Narita Bahra QC and John Carl Townsend were instructed by Miss Guney in the case of R v Sulley 2019
Reference Article - "Fraud trial abandoned because expert witness had no expertise", The Gaurdian.
This was a prosecution brought against 8 defendants for an alleged fraud involving the sale of carbon credits for the purposes of investment. The defendants asserted that they believed that there was a viable market for carbon credits and that they believed that the value of the credits would rise.
The trial collapsed as a result of the prosecution’s reliance on a witness called Andrew Ager. The prosecution had asserted that Mr. Ager was an expert in the carbon credits market and had relied upon him to secure convictions in over 20 trials. Mr. Ager had repeatedly told juries that, amongst other things, that there was no secondary market in the sale of VER carbon credits.
The defence team identified and instructed Dr. Marius Cristian Frunza as an expert for the defence. He holds a PhD from Sorbonne University and lectures extensively in respect of the carbon credit markets.
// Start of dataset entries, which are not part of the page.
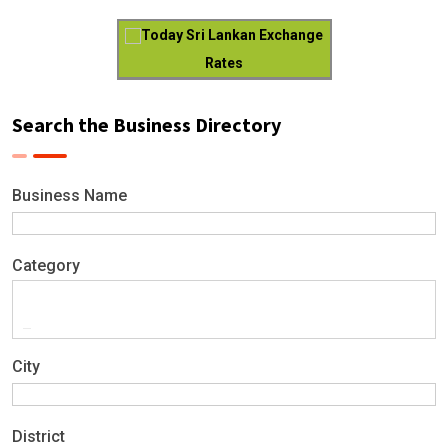
Today Sri Lankan Exchange
Rates
Search the Business Directory
Business Name
Category
City
District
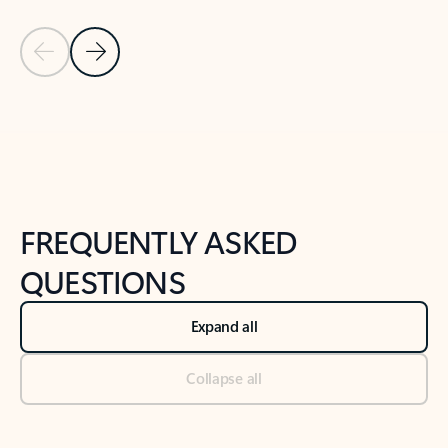
Previous Slide
Next Slide
Back to tabs
Back to NEWS AND TIPS-What's new tab section
FREQUENTLY ASKED
QUESTIONS
Expand all
Collapse all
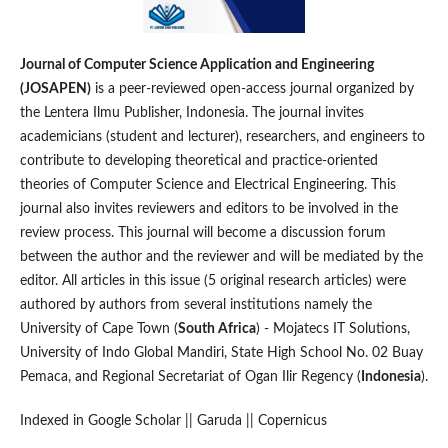
Journal of Computer Science Application and Engineering
(JOSAPEN)
is a peer-reviewed open-access journal organized by
the Lentera Ilmu Publisher, Indonesia. The journal invites
academicians (student and lecturer), researchers, and engineers to
contribute to developing theoretical and practice-oriented
theories of Computer Science and Electrical Engineering. This
journal also invites reviewers and editors to be involved in the
review process. This journal will become a discussion forum
between the author and the reviewer and will be mediated by the
editor. All articles in this issue (5 original research articles) were
authored by authors from several institutions namely the
University of Cape Town (
South Africa
) - Mojatecs IT Solutions,
University of Indo Global Mandiri, State High School No. 02 Buay
Pemaca, and Regional Secretariat of Ogan Ilir Regency (
Indonesia
).
Indexed in Google Scholar || Garuda || Copernicus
Mr. Ager improperly attempted to dissuade Dr. Frunza from giving evidence. This resulted in Mr. Sulley’s team applying to cross-examine Mr. Ager in a voir dire before he was permitted to give evidence to the jury.
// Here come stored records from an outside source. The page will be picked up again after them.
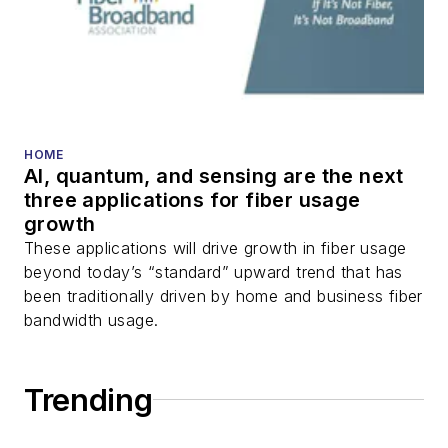
HOME
AI, quantum, and sensing are the next
three applications for fiber usage
growth
These applications will drive growth in fiber usage
beyond today’s “standard” upward trend that has
been traditionally driven by home and business fiber
bandwidth usage.
Trending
During the course of that cross-examination, the following evidence was elicited:
Ager had no academic qualifications whatsoever. He had not obtained a degree. When asked if he had any A-Levels, he replied that he had sat 3, but couldn’t remember if he had passed.
Despite asserting that he kept abreast of the carbon credits market, he admitted that he had not read any books on the subject even though he accepted that Dr. Frunza’s books were widely available. He did, however, tell the court that he had once seen a documentary about credit credits.
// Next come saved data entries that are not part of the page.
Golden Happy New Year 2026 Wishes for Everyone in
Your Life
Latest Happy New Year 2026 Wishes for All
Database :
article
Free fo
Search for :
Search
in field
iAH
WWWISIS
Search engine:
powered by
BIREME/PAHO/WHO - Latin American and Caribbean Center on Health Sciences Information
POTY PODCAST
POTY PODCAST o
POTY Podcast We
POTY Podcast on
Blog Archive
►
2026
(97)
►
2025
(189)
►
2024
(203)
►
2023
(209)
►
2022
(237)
He admitted that a number of the assertions he had made to Dr. Frunza, during a joint experts meeting, were either wholly untrue or substantially inaccurate.
He admitted that he did not consider it his duty to bring facts to the court’s attention which might assist the defence.
He admitted that he had kept no record whatsoever of the material that he had been provided with by the police and no notes of his workings.
He admitted that he had lost some of the sensitive material he had been provided with by the police as he kept it in a cupboard under the stairs and the material had been damaged by a “leak”. He did, however, assure the court that he now had better storage facilities as he kept confidential material in a “locked box on his balcony”.
Prior to Mr. Ager giving evidence, the defence had made targeted disclosure requests which revealed that the officers in the case had taken no notes of their meetings with Mr. Ager and no record of the material that they had provided to him. In light of Mr. Ager’s admissions, it was plain that his evidence was incapable of any independent review, quite apart from his evident unsuitability as an expert witness. At the conclusion of the voir dire the prosecution confirmed that they abandoned Mr. Ager and that he had been removed from the National Crime Agency’s list of approved experts. HHJ Loraine Smith commented that Mr. Ager should never be permitted to give expert evidence again.
Mr. Sulley’s defence team then sought a voir dire of the officers in the case and lawyers from the CPS in order to establish the extent of the disclosure failures. This resulted in the prosecution disclosing that the CPS and the police had been in possession of material that was potentially damaging to another prosecution expert called, Peter Buckie. Mr. Buckie had given evidence before the jury in respect of diamond sales prior to the voir dire of Mr. Ager. The evidence in respect of Mr. Buckie revealed that he had been abandoned as a prosecution witness in 2013 as a result of allegations of misconduct. That evidence did not appear on any prosecution disclosure schedule and was hidden from the defence until 28 May 2019, when it was revealed, for the first time, minutes before the prosecution offered no evidence and abandoned the case thereby avoiding the officers and CPS lawyers being subjected to cross-examination.
As a result of the cross-examination of Mr. Ager, the safety of the convictions in every previous carbon credits prosecution is now in question. Furthermore, it is apparent that there are systemic failures within the investigation and disclosure processes at City of London Police that are likely to impact upon all prosecutions undertaken in the last eight years.